→ **Your instructions**
For this exercise, output the entries below exactly from the line that holds "Chemisier à manches 1/2" to the line that holds "राजस्थान के भीलवाड़ा", both ends included. No pictures belong in the copy.

Collected data:
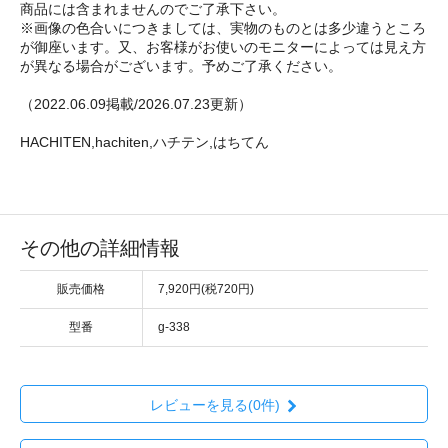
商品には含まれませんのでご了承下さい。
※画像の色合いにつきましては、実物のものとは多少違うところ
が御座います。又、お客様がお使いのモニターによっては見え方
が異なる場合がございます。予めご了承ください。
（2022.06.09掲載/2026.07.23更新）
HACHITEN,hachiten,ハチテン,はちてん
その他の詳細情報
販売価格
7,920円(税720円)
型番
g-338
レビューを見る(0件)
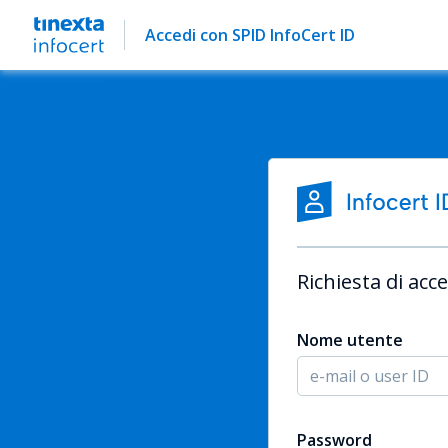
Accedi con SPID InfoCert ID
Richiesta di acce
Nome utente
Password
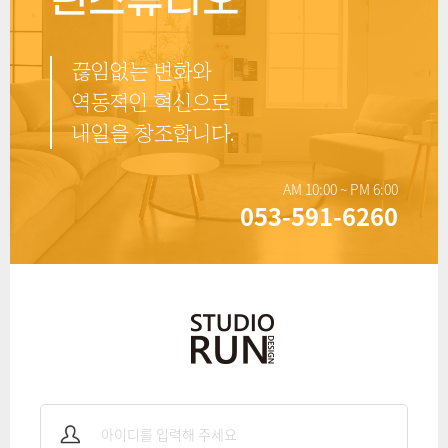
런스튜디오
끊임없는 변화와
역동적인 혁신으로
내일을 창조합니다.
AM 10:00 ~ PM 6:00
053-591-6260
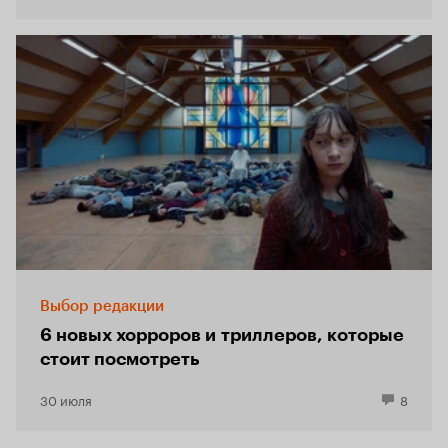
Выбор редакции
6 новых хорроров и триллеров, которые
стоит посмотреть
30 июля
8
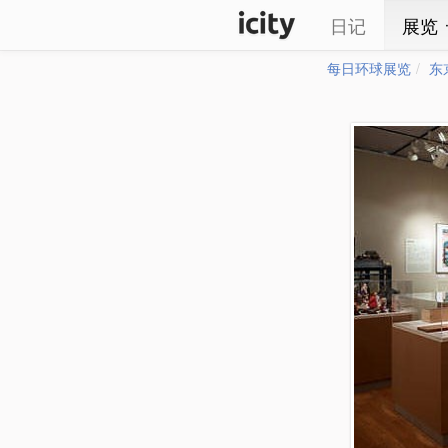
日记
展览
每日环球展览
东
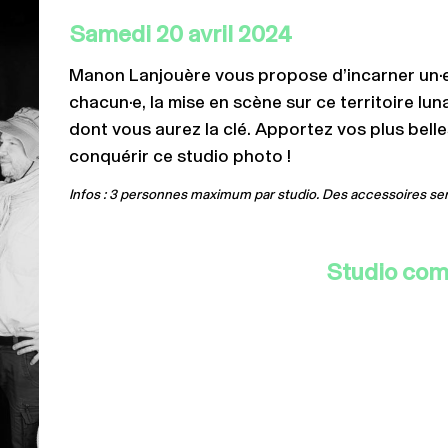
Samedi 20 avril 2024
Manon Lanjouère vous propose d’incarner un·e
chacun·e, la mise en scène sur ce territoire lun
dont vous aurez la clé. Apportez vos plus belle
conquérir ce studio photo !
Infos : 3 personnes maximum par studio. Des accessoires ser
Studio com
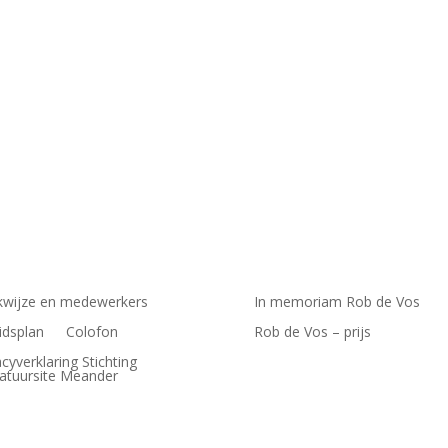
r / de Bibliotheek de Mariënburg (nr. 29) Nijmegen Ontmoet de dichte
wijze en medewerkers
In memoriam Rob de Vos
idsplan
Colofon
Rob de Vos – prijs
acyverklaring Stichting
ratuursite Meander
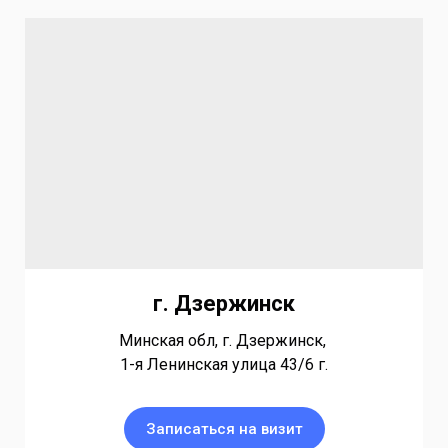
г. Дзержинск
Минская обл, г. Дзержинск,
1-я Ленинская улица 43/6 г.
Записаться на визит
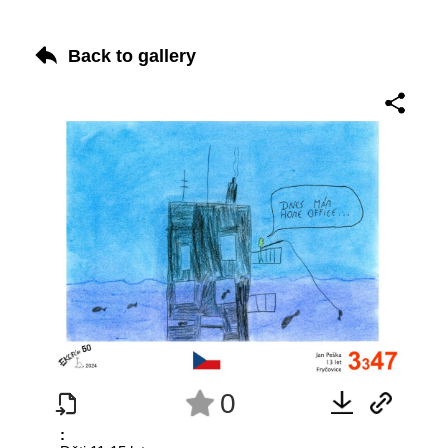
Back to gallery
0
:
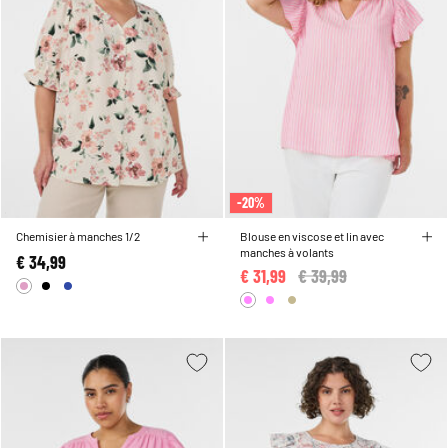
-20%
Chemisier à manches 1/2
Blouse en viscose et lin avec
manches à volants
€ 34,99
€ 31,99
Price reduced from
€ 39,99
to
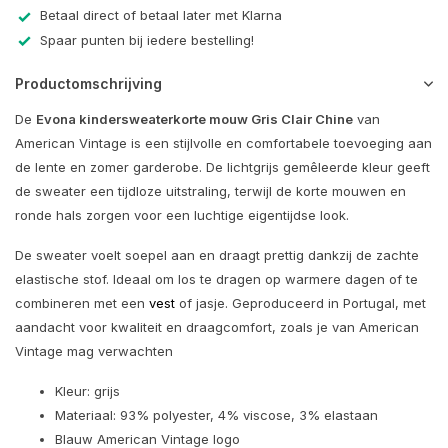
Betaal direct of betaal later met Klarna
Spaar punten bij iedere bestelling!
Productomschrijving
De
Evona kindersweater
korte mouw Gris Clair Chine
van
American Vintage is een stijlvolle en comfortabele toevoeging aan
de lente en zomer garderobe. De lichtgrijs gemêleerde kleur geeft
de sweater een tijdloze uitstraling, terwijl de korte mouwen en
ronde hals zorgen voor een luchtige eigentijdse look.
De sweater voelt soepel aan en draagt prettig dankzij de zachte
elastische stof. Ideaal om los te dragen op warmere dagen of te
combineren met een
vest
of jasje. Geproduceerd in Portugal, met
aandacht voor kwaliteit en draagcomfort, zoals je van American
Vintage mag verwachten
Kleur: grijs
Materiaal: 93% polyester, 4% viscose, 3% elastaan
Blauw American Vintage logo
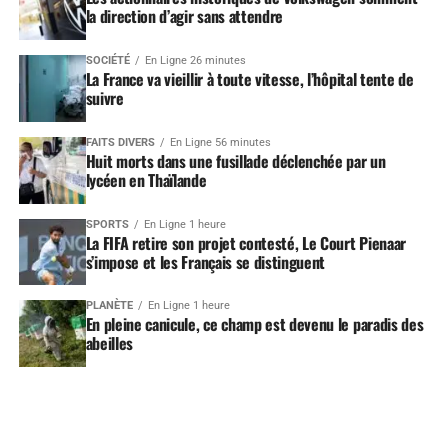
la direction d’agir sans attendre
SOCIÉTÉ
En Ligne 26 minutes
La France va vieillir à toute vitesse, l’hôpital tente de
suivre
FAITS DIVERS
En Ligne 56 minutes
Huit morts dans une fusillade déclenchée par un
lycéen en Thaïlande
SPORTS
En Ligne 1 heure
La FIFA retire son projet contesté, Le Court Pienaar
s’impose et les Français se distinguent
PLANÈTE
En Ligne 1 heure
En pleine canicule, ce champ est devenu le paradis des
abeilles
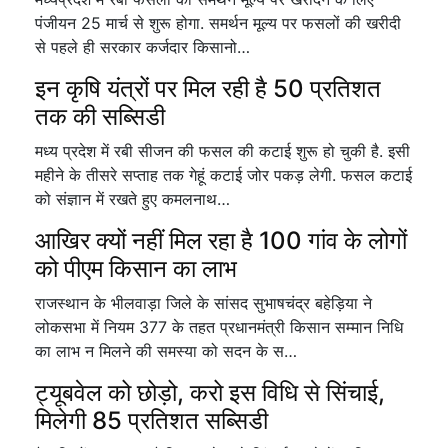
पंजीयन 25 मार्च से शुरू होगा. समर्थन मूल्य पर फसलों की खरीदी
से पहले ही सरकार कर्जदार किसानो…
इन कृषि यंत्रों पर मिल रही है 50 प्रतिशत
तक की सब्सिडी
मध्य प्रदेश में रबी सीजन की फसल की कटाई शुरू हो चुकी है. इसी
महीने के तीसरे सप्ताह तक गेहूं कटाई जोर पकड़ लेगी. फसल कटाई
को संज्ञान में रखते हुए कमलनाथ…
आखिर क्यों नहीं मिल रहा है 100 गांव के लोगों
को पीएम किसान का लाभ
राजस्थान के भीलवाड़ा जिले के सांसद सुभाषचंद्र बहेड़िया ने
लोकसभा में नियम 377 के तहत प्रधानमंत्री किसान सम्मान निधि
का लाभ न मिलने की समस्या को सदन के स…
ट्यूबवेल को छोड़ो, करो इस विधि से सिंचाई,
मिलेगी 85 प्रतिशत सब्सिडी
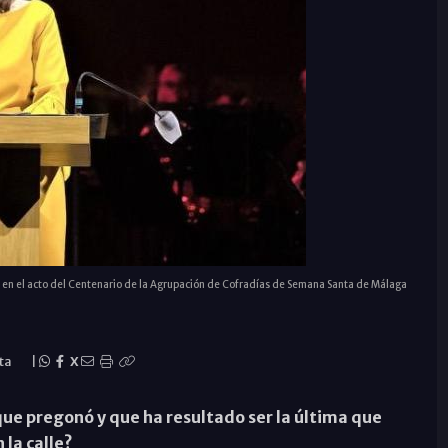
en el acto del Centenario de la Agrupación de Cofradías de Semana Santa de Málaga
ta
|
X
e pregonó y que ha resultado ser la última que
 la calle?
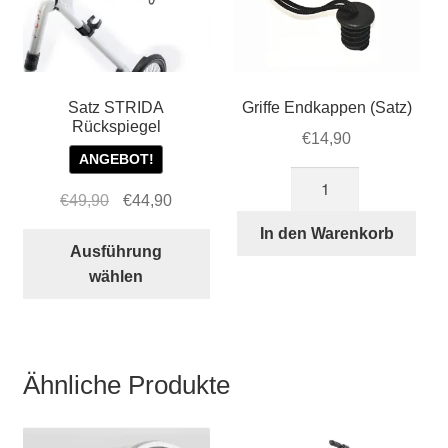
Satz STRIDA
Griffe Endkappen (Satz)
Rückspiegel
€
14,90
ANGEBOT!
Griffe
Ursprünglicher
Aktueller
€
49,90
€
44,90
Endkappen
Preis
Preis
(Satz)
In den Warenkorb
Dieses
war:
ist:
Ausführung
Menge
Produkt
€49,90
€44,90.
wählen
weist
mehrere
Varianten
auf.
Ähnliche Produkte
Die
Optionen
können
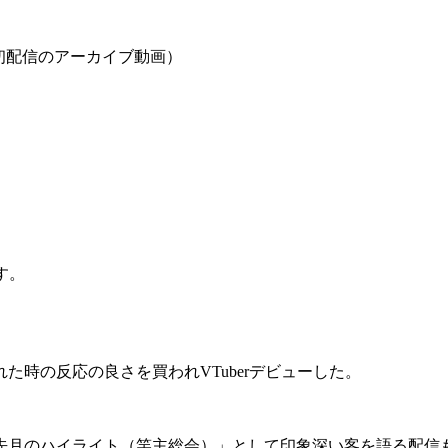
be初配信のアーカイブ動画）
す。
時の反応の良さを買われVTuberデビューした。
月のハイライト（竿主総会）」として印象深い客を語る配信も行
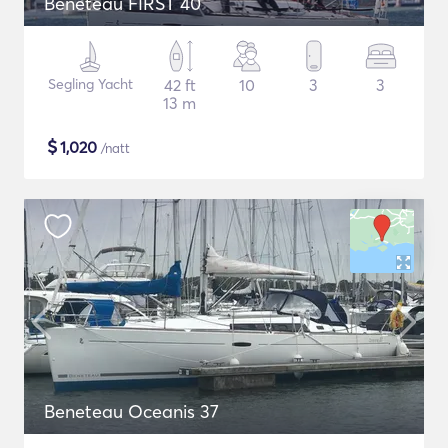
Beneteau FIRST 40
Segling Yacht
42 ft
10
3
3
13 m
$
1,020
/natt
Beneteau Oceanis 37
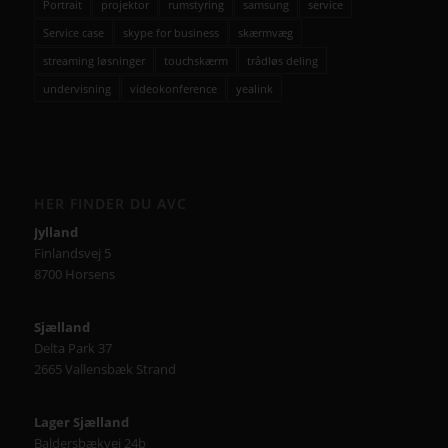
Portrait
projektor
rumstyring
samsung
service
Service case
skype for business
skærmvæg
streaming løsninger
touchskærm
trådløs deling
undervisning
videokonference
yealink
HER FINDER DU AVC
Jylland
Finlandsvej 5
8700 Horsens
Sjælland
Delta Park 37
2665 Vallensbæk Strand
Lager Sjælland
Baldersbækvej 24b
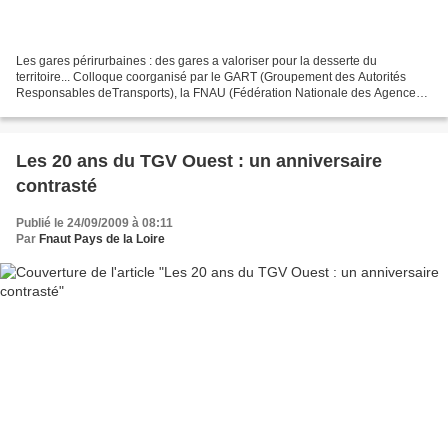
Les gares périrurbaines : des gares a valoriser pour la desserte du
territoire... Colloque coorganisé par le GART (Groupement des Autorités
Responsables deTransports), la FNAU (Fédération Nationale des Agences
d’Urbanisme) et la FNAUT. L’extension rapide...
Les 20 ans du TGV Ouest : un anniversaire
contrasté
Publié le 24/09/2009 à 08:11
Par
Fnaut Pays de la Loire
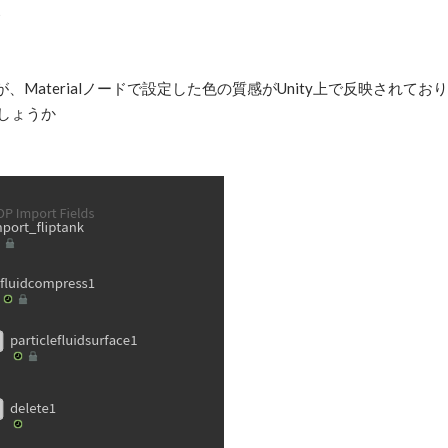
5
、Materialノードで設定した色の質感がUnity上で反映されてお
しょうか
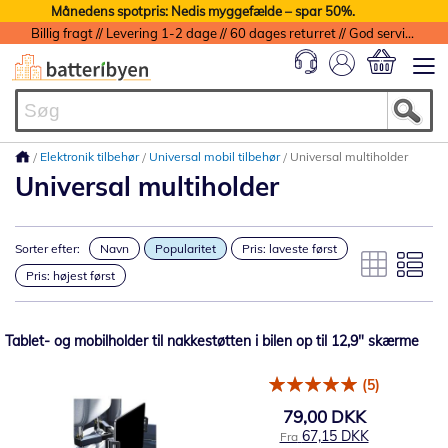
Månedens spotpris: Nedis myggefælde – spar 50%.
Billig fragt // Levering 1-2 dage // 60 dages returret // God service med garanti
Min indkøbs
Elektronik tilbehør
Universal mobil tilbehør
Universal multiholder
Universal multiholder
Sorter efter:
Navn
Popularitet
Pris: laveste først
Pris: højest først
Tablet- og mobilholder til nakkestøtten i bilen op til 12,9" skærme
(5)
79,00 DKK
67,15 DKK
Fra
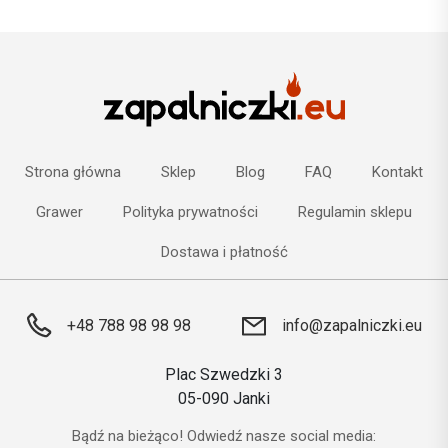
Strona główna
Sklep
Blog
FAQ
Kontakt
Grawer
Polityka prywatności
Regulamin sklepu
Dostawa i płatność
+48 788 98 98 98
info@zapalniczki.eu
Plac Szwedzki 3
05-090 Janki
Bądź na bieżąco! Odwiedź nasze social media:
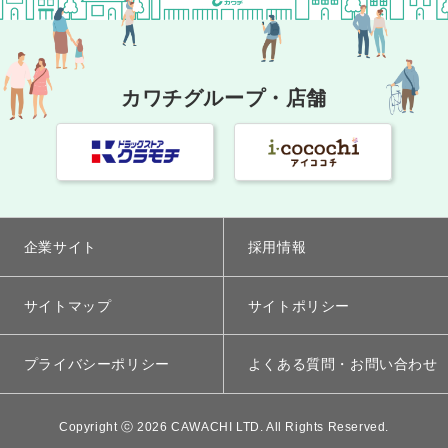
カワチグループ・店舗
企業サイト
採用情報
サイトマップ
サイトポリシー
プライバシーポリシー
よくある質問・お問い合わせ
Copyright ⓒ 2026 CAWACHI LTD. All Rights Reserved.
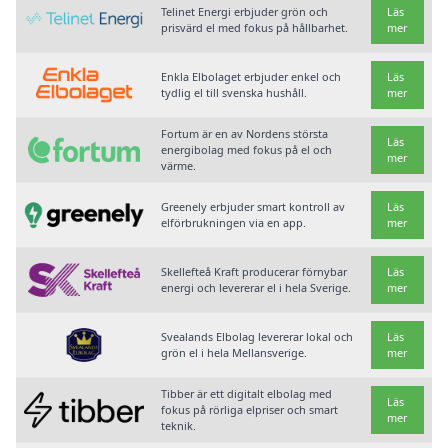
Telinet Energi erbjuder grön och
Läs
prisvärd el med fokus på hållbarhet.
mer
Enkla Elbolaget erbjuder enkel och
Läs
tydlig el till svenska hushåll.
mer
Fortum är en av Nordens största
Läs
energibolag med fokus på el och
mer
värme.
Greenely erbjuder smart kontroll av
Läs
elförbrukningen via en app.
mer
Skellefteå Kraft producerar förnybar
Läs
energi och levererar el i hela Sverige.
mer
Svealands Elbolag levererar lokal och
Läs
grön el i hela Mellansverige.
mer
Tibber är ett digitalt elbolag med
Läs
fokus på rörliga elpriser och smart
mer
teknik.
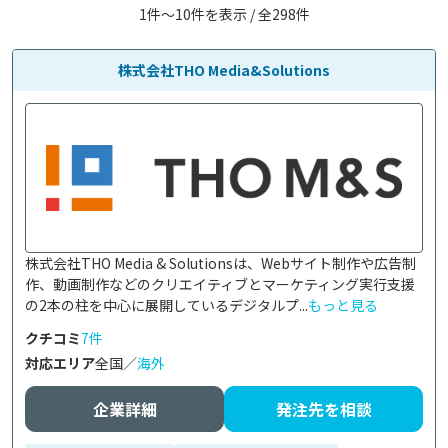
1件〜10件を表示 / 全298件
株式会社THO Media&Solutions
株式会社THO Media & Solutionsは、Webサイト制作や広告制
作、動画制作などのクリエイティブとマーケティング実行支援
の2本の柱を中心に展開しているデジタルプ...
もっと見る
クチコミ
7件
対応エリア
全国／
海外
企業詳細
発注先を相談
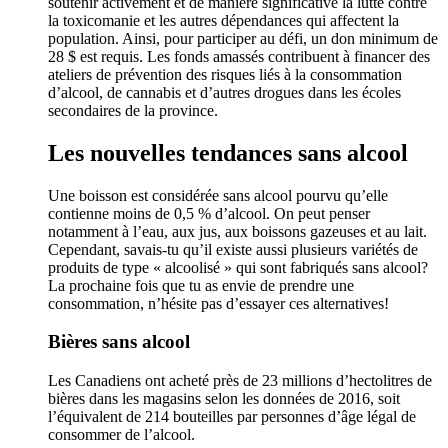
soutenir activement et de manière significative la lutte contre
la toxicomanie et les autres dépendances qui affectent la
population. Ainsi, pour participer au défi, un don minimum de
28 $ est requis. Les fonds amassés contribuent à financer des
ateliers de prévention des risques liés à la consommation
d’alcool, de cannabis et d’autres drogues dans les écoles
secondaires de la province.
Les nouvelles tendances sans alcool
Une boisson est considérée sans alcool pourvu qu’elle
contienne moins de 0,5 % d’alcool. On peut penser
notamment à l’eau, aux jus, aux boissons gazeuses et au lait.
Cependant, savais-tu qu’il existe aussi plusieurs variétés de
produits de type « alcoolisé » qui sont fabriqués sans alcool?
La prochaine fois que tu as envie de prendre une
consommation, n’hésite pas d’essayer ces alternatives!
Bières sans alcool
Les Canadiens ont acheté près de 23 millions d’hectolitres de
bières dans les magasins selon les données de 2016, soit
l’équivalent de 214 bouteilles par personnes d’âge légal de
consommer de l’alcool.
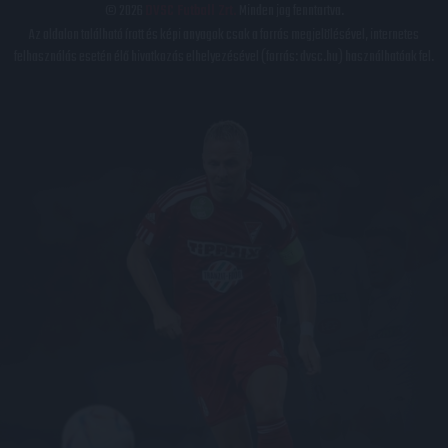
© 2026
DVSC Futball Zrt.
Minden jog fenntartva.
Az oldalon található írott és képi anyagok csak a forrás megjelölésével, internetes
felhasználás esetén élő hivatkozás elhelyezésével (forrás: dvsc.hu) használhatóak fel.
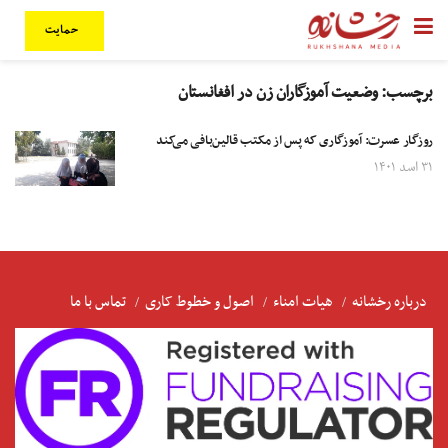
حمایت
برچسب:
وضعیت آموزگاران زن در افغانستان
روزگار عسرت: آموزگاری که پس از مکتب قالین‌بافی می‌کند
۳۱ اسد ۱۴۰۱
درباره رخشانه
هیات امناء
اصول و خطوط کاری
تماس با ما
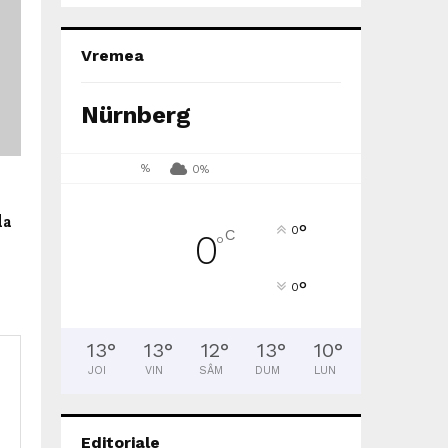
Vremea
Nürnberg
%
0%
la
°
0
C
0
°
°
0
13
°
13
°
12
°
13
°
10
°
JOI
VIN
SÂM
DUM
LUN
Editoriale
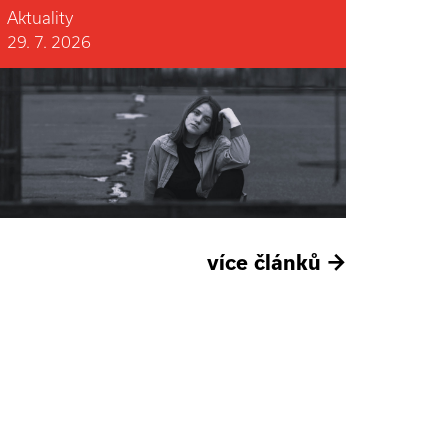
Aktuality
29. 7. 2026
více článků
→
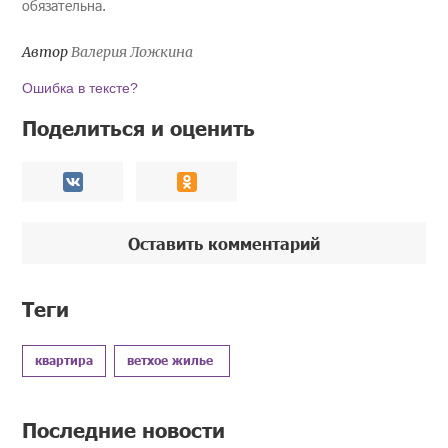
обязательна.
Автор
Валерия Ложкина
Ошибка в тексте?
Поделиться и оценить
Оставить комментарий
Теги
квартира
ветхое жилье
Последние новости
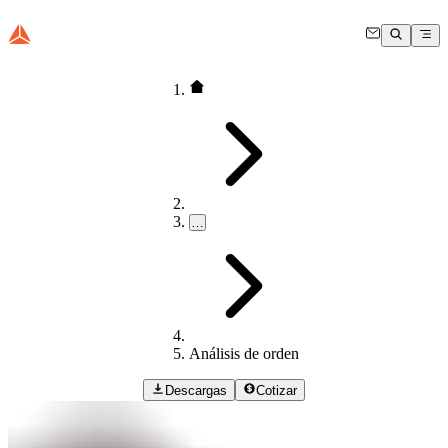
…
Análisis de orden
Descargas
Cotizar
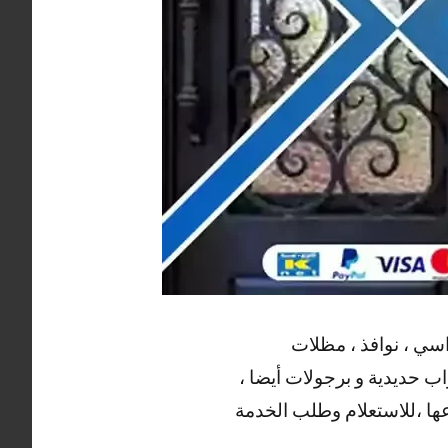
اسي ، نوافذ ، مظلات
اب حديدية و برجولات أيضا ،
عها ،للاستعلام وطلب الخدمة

→ **Result**
Chemisier à manches 1/2
Blouse en viscose et lin avec
manches à volants
€ 34,99
€ 31,99
Price reduced from
€ 39,99
to
Betaal direct of betaal later met Klarna
Spaar punten bij iedere bestelling!
Productomschrijving
De
Evona kindersweater
korte mouw Gris Clair Chine
van
American Vintage is een stijlvolle en comfortabele toevoeging aan
de lente en zomer garderobe. De lichtgrijs gemêleerde kleur geeft
de sweater een tijdloze uitstraling, terwijl de korte mouwen en
ronde hals zorgen voor een luchtige eigentijdse look.
De sweater voelt soepel aan en draagt prettig dankzij de zachte
elastische stof. Ideaal om los te dragen op warmere dagen of te
combineren met een
vest
of jasje. Geproduceerd in Portugal, met
aandacht voor kwaliteit en draagcomfort, zoals je van American
Vintage mag verwachten
Kleur: grijs
Materiaal: 93% polyester, 4% viscose, 3% elastaan
Blauw American Vintage logo
la direction d’agir sans attendre
SOCIÉTÉ
En Ligne 26 minutes
La France va vieillir à toute vitesse, l’hôpital tente de
suivre
FAITS DIVERS
En Ligne 56 minutes
Huit morts dans une fusillade déclenchée par un
lycéen en Thaïlande
SPORTS
En Ligne 1 heure
La FIFA retire son projet contesté, Le Court Pienaar
s’impose et les Français se distinguent
PLANÈTE
En Ligne 1 heure
En pleine canicule, ce champ est devenu le paradis des
abeilles
पंजीयन 25 मार्च से शुरू होगा. समर्थन मूल्य पर फसलों की खरीदी
से पहले ही सरकार कर्जदार किसानो…
इन कृषि यंत्रों पर मिल रही है 50 प्रतिशत
तक की सब्सिडी
मध्य प्रदेश में रबी सीजन की फसल की कटाई शुरू हो चुकी है. इसी
महीने के तीसरे सप्ताह तक गेहूं कटाई जोर पकड़ लेगी. फसल कटाई
को संज्ञान में रखते हुए कमलनाथ…
आखिर क्यों नहीं मिल रहा है 100 गांव के लोगों
को पीएम किसान का लाभ
राजस्थान के भीलवाड़ा जिले के सांसद सुभाषचंद्र बहेड़िया ने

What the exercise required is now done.